When I’m annotating NERs Prodigy suggests a fair number (maybe 15%) of candidates that are just whitespace. This seems odd to me, but I figure it’s just the model making mistakes so I mark them wrong. However, I just saw a string of candidates that looked like this
It seems like the English models have a tendency to label \n as GPE – see this issue reported on the spaCy issue tracker. (Interestingly, in the last comment, a user notes that this also happened when training a model from scratch on their own data.)
So it’s definitely possible that the entity here is actually a space + newline character suggested by spaCy’s model. Visually, it’s a little unfortunate, since it causes the entity label to break onto the new line. Given the web app’s rendering algorithm for NER, it’s unlikely to get the highlighting wrong – but you can annotate the task, save it and check it out in your dataset, just to be sure.
Btw, just had an idea for the front-end: In general, we do want Prodigy to always render whitespace as it comes in (as discussed here – your issue is actually a perfect example of why it matters). But how about a config option that will show visual indicators for whitespace characters? You know, like that setting in MS Word: a · for a space, ⇥ for a tab, ︎ for a newline and so on.
I don’t think it’s bad for the entity label to break over onto the next line. Regardless of which line the label appears on, the rendering communicates to the annotator that whitespace was hypothesized as a GPE, which is what matters.

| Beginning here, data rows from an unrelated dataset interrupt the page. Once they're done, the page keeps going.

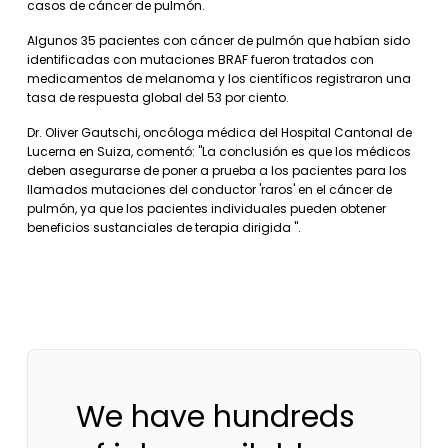
casos de cáncer de pulmón.
Algunos 35 pacientes con cáncer de pulmón que habían sido
identificadas con mutaciones BRAF fueron tratados con
medicamentos de melanoma y los científicos registraron una
tasa de respuesta global del 53 por ciento.
Dr. Oliver Gautschi, oncóloga médica del Hospital Cantonal de
Lucerna en Suiza, comentó: "La conclusión es que los médicos
deben asegurarse de poner a prueba a los pacientes para los
llamados mutaciones del conductor 'raros' en el cáncer de
pulmón, ya que los pacientes individuales pueden obtener
beneficios sustanciales de terapia dirigida ".
We have hundreds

Visual indicators for whitespace characters could be helpful. I would want it to be something that you could toggle on and off during an annotation session, the same way you can toggle them in a word processor. Most of the time you wouldn’t want to see the indicators (since they’re probably not displayed in the original document), but it would be helpful to quickly toggle them on in cases like this when you want to know why something looks weird.